There is a saying that 10,000 Monkeys on typewriters will eventually type out the works on Shakespeare. With this in mind let me share one of my 10,000 Monkey Shots.

Sometimes a little bit of preparation and dumb blind luck will work out.

I was waiting for my wife to pick up her bib at a race and was trying to keep an eye on the kids who were running around a canal. There was a dragonfly buzzing around and I kept trying to snap off an image but as soon as I brought the camera around he was off again. So I set my 24-105 to 105mm and the aperture to f/6.3 and next time he landed snapped off a couple of exposures not thinking I had a hope in hell of getting any thing useable.

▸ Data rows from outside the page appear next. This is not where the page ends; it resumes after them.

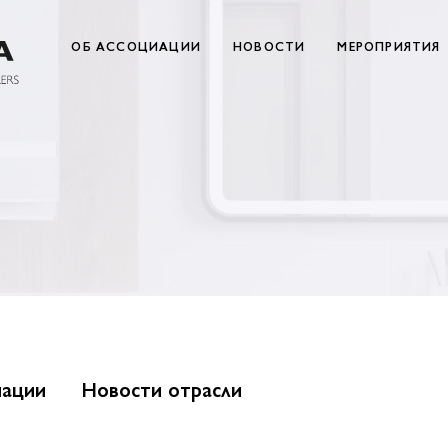
ОБ АССОЦИАЦИИ
НОВОСТИ
МЕРОПРИЯТИЯ
иации
Новости отрасли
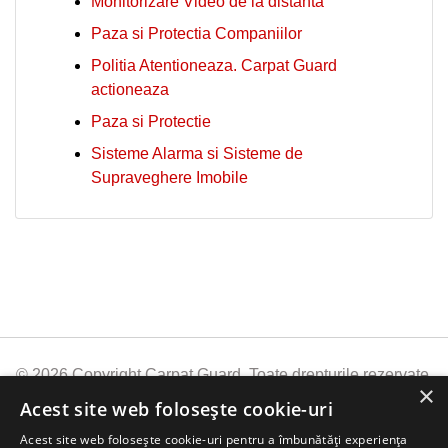
Monitorizare Video de la distanta
Paza si Protectia Companiilor
Politia Atentioneaza. Carpat Guard
actioneaza
Paza si Protectie
Sisteme Alarma si Sisteme de
Supraveghere Imobile
© 2026 Copyright Carpat Guard. Toate drepturile rezervate.
×
Informatii:
Stiri Carpat Guard
Firma Paza Carpat
Acest site web folosește cookie-uri
Guard
Acoperire nationala
Provocarea Everest
Acest site web folosește cookie-uri pentru a îmbunătăți experiența
2019
Politica de Prelucrare a Datelor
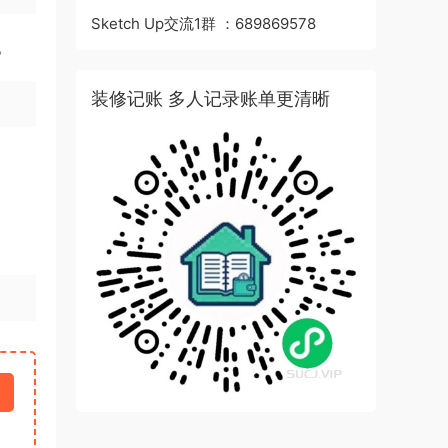
Sketch Up交流1群 ：689869578
。
装修记账 多人记录账单更清晰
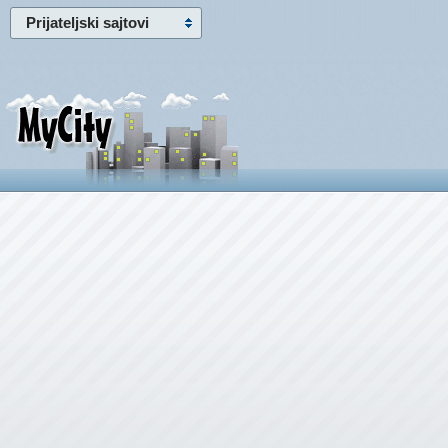
Prijateljski sajtovi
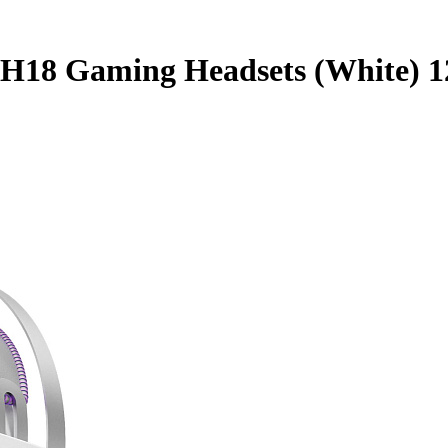
H18 Gaming Headsets (White) 1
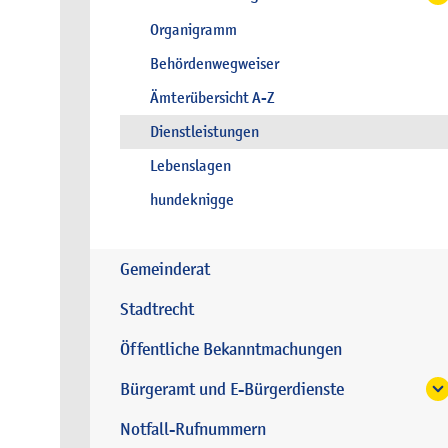
Organigramm
Behördenwegweiser
Ämterübersicht A-Z
Dienstleistungen
Lebenslagen
hundeknigge
Gemeinderat
Stadtrecht
Öffentliche Bekanntmachungen
Bürgeramt und E-Bürgerdienste
Notfall-Rufnummern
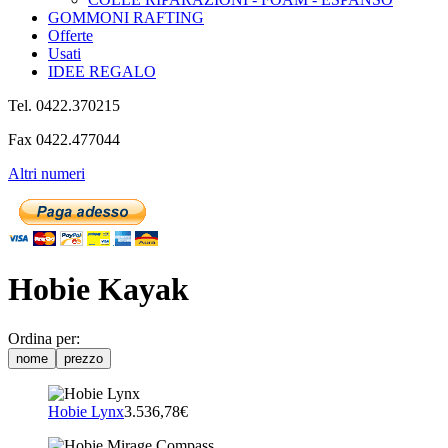
GOMMONI RAFTING
Offerte
Usati
IDEE REGALO
Tel. 0422.370215
Fax 0422.477044
Altri numeri
Hobie Kayak
Ordina per:
nome
prezzo
Hobie Lynx
3.536,78€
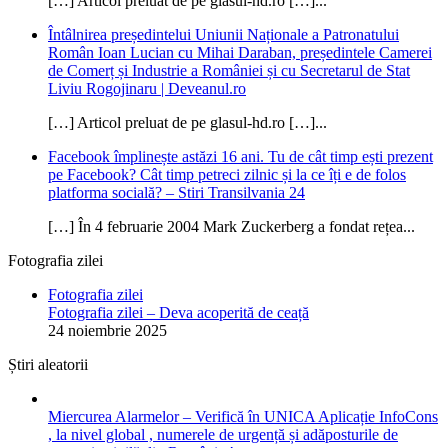
[…] Articol preluat de pe glasul-hd.ro […]...
Întâlnirea președintelui Uniunii Naționale a Patronatului
Român Ioan Lucian cu Mihai Daraban, președintele Camerei
de Comerț și Industrie a României și cu Secretarul de Stat
Liviu Rogojinaru | Deveanul.ro
[…] Articol preluat de pe glasul-hd.ro […]...
Facebook împlinește astăzi 16 ani. Tu de cât timp ești prezent
pe Facebook? Cât timp petreci zilnic și la ce îți e de folos
platforma socială? – Stiri Transilvania 24
[…] În 4 februarie 2004 Mark Zuckerberg a fondat rețea...
Fotografia zilei
Fotografia zilei
Fotografia zilei – Deva acoperită de ceață
24 noiembrie 2025
Știri aleatorii
Miercurea Alarmelor – Verifică în UNICA Aplicație InfoCons
, la nivel global , numerele de urgență și adăposturile de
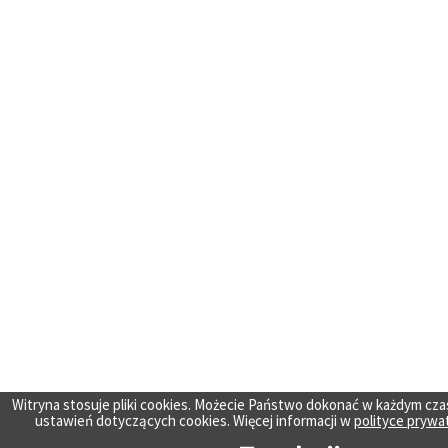
Witryna stosuje pliki cookies. Możecie Państwo dokonać w każdym cza
ustawień dotyczących cookies. Więcej informacji w
polityce prywa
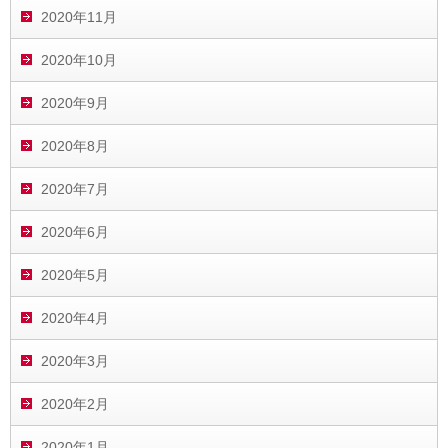
2020年11月
2020年10月
2020年9月
2020年8月
2020年7月
2020年6月
2020年5月
2020年4月
2020年3月
2020年2月
2020年1月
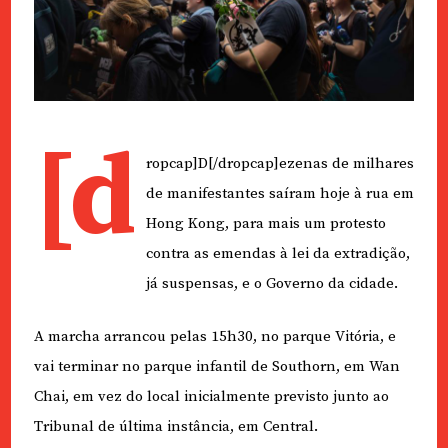
[d
ropcap]D[/dropcap]ezenas de milhares
de manifestantes saíram hoje à rua em
Hong Kong, para mais um protesto
contra as emendas à lei da extradição,
já suspensas, e o Governo da cidade.
A marcha arrancou pelas 15h30, no parque Vitória, e
vai terminar no parque infantil de Southorn, em Wan
Chai, em vez do local inicialmente previsto junto ao
Tribunal de última instância, em Central.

That night reviewing my images from the race I came upon this shot and was amazed:





EOS 7D, 105mm, f/6.3, 1/500


----------



## Click (Apr 13, 2014)

Lovely shot 8)


----------



## Jim Saunders (Apr 13, 2014)

Two households, both alike in dignity,
In fair Verona, where we lay our scene...

Jim


----------



## sagittariansrock (Apr 13, 2014)

All the more reason to follow your signature line, Jim (I was about to quote it and noticed you have just posted a comment, LOL!).
i.e,. more reason to go out there and shoot.
Lovely shot!


----------



## StephenC (Apr 14, 2014)

Wow great shot. Even if it was 'lucky', your perseverance got the shot.


----------